July 11, 2022

Conference Realignment - Bad News for Non-Football Sports?

 Warren Grimes

When the decision was made that UCLA and USC would bolt the Pac-12 to join the Big Ten, imagine a candid telephone conversation between the two women’s basketball coaches: Cori Close (UCLA) and Lindsay Gottlieb (USC).  It’s hard to see how either coach was ecstatic about this realignment.

The tradeoffs for the two women’s programs are largely negative.  The LA schools were already part of the top women’s basketball conference in the country.   Although the Pac 12 didn’t do so well in the most recent NCAA tournament (Stanford did make the final four), the case for the conference’s elite status is compelling.  Look at national rankings, look at the previous year’s Final Four (Arizona and Stanford played for the championship) and look at the list of incoming recruits (the Pac-12 was easily the favored conference for players in the McDonald’s High School All America game).

So leaving the Pac-12 for the Big Ten cannot improve the competition.  And there are other downsides.  Travel time and expenses become bigger factors.  Yes, the Big Ten will place the LA schools in the western division, but travelling from LA to Nebraska, Iowa, Minnesota, or Wisconsin is a major undertaking.  And basketball teams play at least double the number of games that football teams play, so the travel burden is substantial.  If schools are serious about players’ ability to attend classes and study, these are non-trivial matters.

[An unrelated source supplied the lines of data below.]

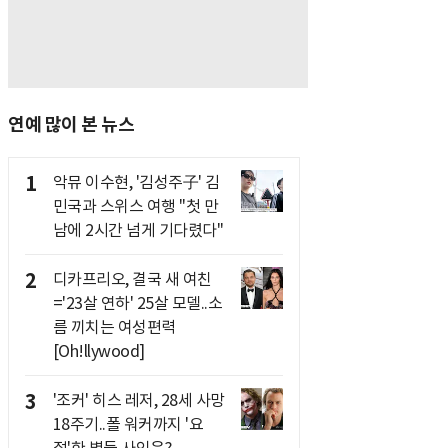
연예 많이 본 뉴스
1
악뮤 이수현, '김성주子' 김
민국과 스위스 여행 "첫 만
남에 2시간 넘게 기다렸다"
2
디카프리오, 결국 새 여친
='23살 연하' 25살 모델..소
름 끼치는 여성편력
[Oh!llywood]
3
'조커' 히스 레저, 28세 사망
18주기..폴 워커까지 '요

There are lots of stresses on a student athlete’s life.  For the LA schools, the realignment just made all of these worse.  And the impact is not limited to women’s hoops.  Think of all the other non-football sports where hundreds of athletes compete in the Pac-12 because the conference is either the best, or one of the two or three best, in the country.  Among others, these sports include men’s and women’s soccer, men’s and women’s swimming, men’s and women’s track and field, men’s and women’s tennis, and women’s volleyball. 

Coaches and athletes in the non-football sports will have varied reactions to realignment.  Some may welcome the additional television revenues that flow to the athletics programs, but one thing is clear.  They were all secondary actors.  The controlling factor was television revenues – mostly from football.    No matter your sport, you must pay homage to the money flow.

The Pac-12 and its remaining members cannot ignore the revenue issue, but they are still in a position to do something to protect the interests of their non-football programs.   There are options. 

A key feature should be divorcing football league alignments from the rest of the athletic programs.  The conference can keep the integrity of non-football programs while allowing flexibility for football-only scheduling that enhances revenues.  For example, the Pac-12 could consider a merger with another conference only for football, leaving the rest of the conference sports unaffected.  Or, in a more extreme option, the conference could cut loose its restless members to make separate arrangements for football scheduling.   Either of these approaches has costs and will require working around existing or possible future television contracts, but they should allow enhanced television revenues for the schools with leverage without the same deleterious effects on non-football programs.  

In addressing the current challenge, athletic directors should be made aware that loyal fans of the non-football programs do not want to see football-generated television revenues dictate how their favorite sport is played.  At least before the Southern California schools departure, the Pac-12 could accurately market itself as the premier non-football conference in the country.  That now is at risk.  The options confronting the conference all have downsides.  But doing nothing will likely be worse, perhaps resulting in a total disintegration of the conference that further degrades both football and the non-football sports.